Check your caching headers, I found in Firefox the default was "no-cache" on my php files. I just added:
header("Pragma: public");
header("Cache-Control: public, max-age=6000");
to my PHP file and reloaded the offline cache and it is finally working.
HTH
Try removing:
header("Cache-Control: max-age=0, no-cache, no-store, must-revalidate");
header("Pragma: no-cache");
header("Expires: Wed, 11 Jan 1984 05:00:00 GMT");
so that you are only sending the Content-type header:
<?php header('Content-type: text/cache-manifest'); ?>
ApplicationCache forces caching (oversimplifying, but not by much). Those first three headers are ways to prevent caching.

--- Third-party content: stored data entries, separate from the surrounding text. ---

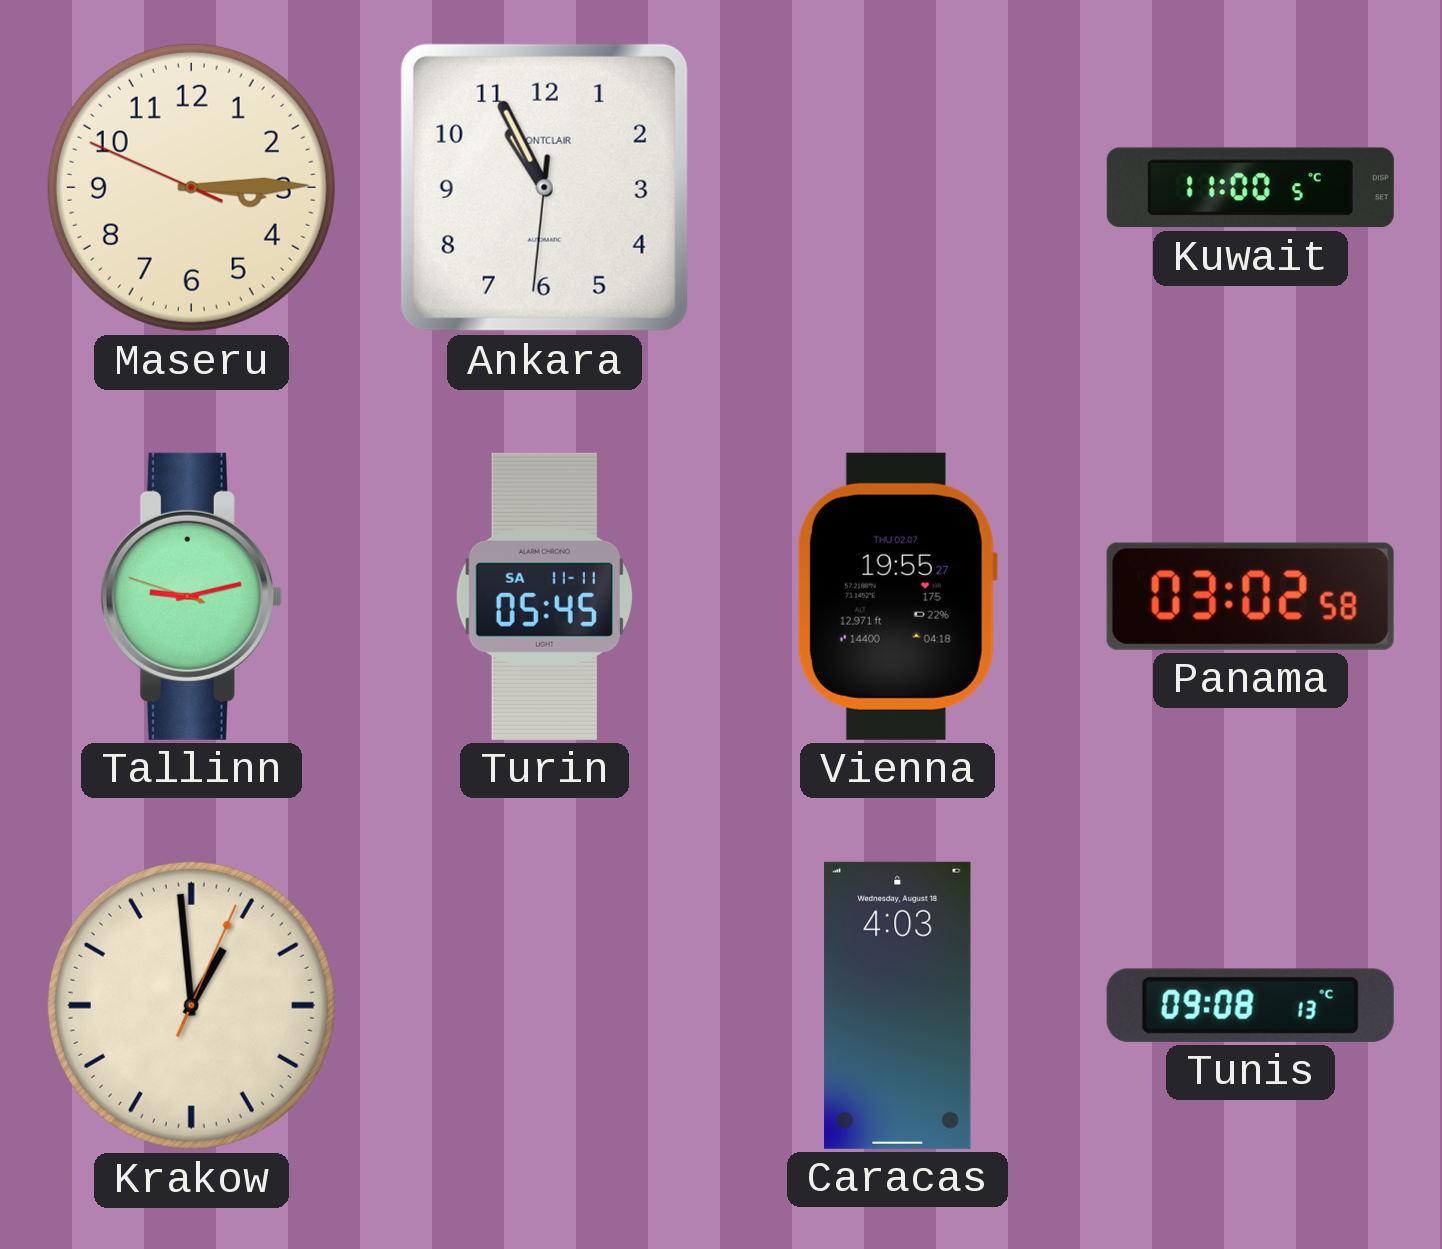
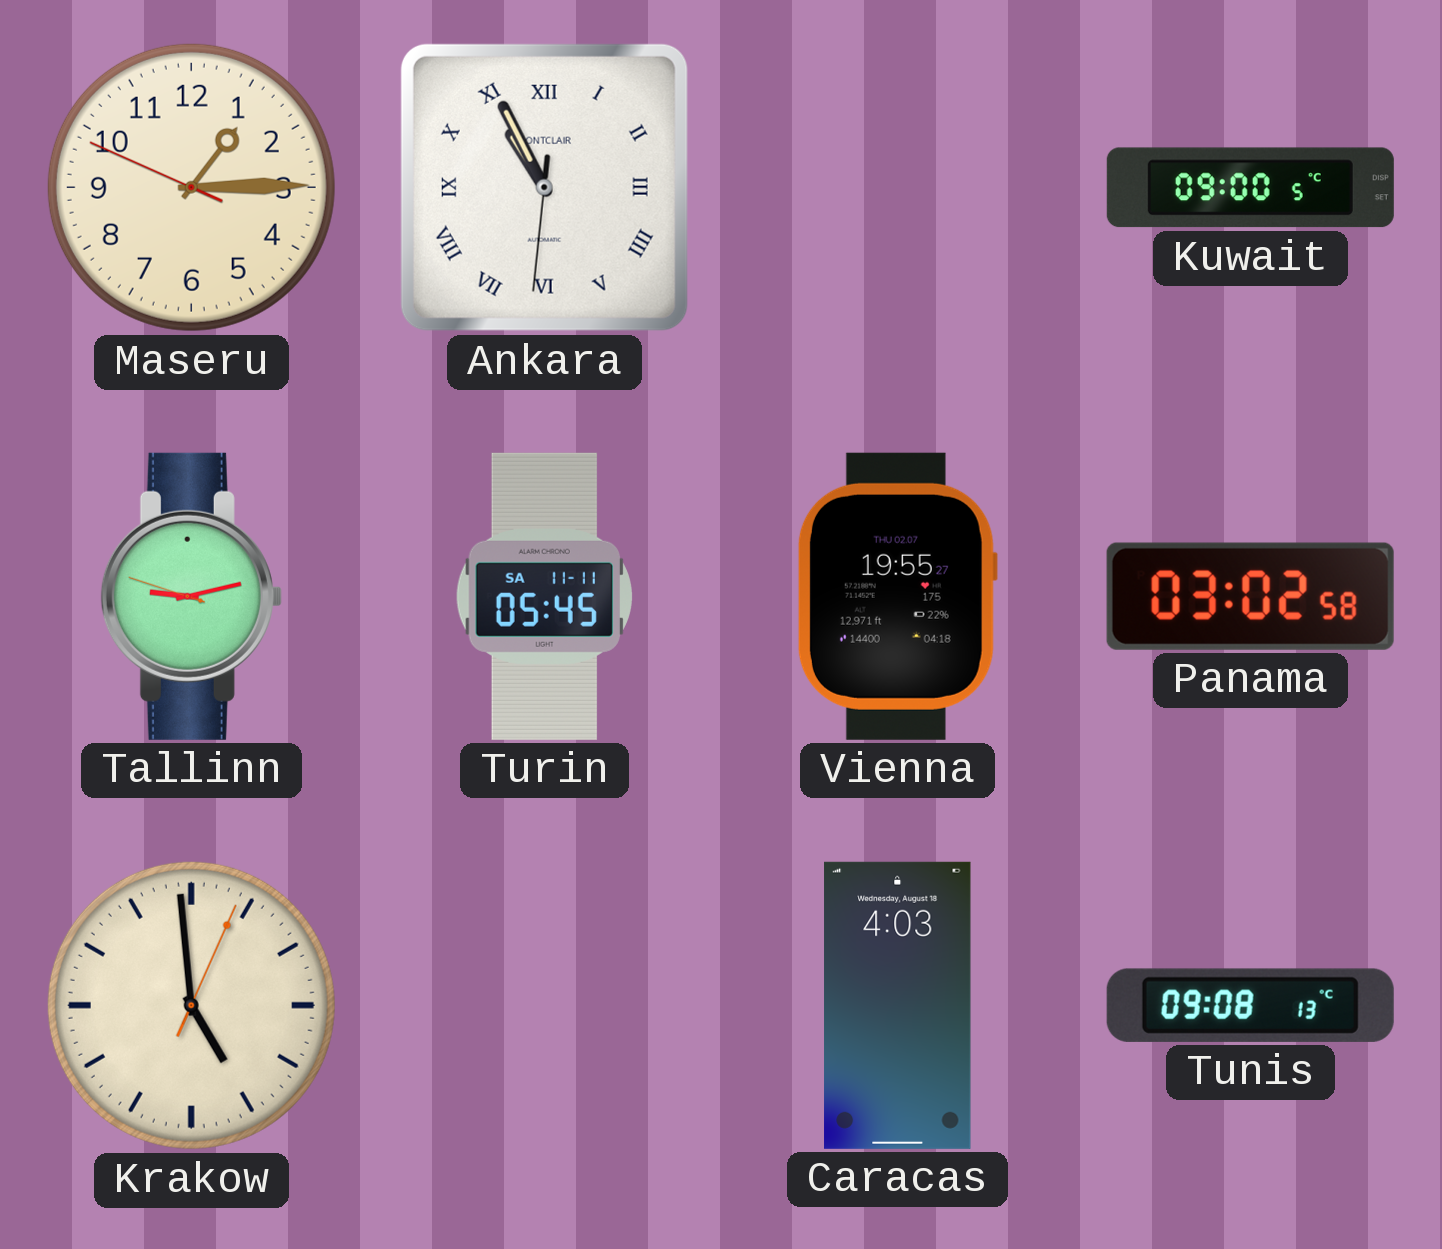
Maseru: 3:14 -> 1:14
Ankara numerals: Arabic -> Roman
Kuwait: 11:00 -> 09:00
Krakow: 12:59 -> 4:59
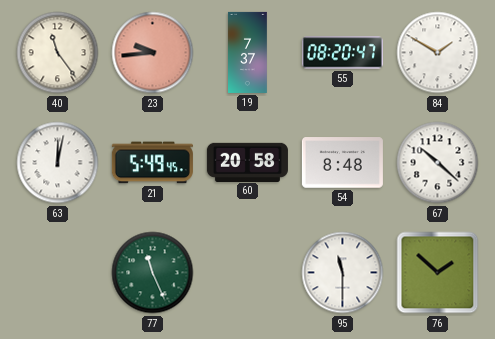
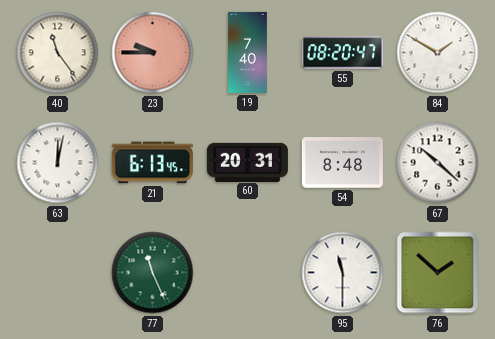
23: 9:44 -> 9:45
19: 7:37 -> 7:40
21: 5:49 -> 6:13
60: 20:58 -> 20:31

Opera appears to prevent caching when those headers are present. Firefox' debugging tools are a bit wonky when it comes to debugging AppCache, but it's probably save to assume this will fix it there as well.
For Firefox, try this little trick:
<html manifest="/app/mobile/cache.manifest.php?1">
Its the "?1" that finally get Firefox to check for the latest file. That's what did the trick for me anyway. Hope this helps.
From my experience with getting a site working offline on the iPad:
The name of the file needs to end with .manifest
The mime type needs to be text/cache-manifest
Have a version in the comments of your manifest
Create some javascript functions using window.applicationCache... to check if the browser sees a change in the manifest and to reload the content, also capture the status events and display them somewhere
See also:
http://developer.apple.com/library/safari/#documentation/iPhone/Conceptual/SafariJSDatabaseGuide/OfflineApplicationCache/OfflineApplicationCache.html#//apple_ref/doc/uid/TP40007256-CH7-SW1
I had a similar problem. I am very late in answering but this might be helpful for others. Make sure you dont run into problems described by AshleysBrian in his answer. Adding to that
Make sure the manifest file is served as type "text/cache-manifest"
Dont try it out in Private Browsing mode in Firefox/IE. It only works in regular browsing mode. But it works in both modes in Chrome
While offline, a simple change in the URL could be a problem
Eg: http://localhost:8080/app doesn't work on Firefox/IE
but http://localhost:8080/app/ works in Firefox/IE
Both of them work in Chrome
Use these handy resource viewers to get more detailed perspective
about:cache - Firefox
chrome://appcache-internals/ - Chrome
Pls fill in if someone knows what is it for IE
As I understand, the Offline Web applications section in the W3C HTML5 draft is non-normative; meaning that is it still not part of the formal HTML5 standard as yet.
Since the feature is still not part of the HTML5 standard, different browsers may have different and varying/non-standard implementations, if at all they choose to implement it. Not all browsers may choose to support it. Do not rely on non-normative features until they are part of the standard.
I've found something similar, and tracked it down to the Cache-Control: no-store heading on the manifest. Chrome accepts this, but Firefox fails silently with this.
My tests showed that you can keep no-cache headers & expires headers in to ensure frequent refreshes.
My only way to make the manifest work everywhere is to do this:
CACHE MANIFEST
# version x.x
# 2015-03-27
# list everything
If I use NETWORK and/or FALLBACK it wont work (in Chrome).
I had the same problem also. Everything worked fine in Chrome and IE, but an "Unable to connect" message in FF.
After hours of despair, i found the solution and it was ridiculous simple:
In the developer-toolbar the entire cache was deactivated.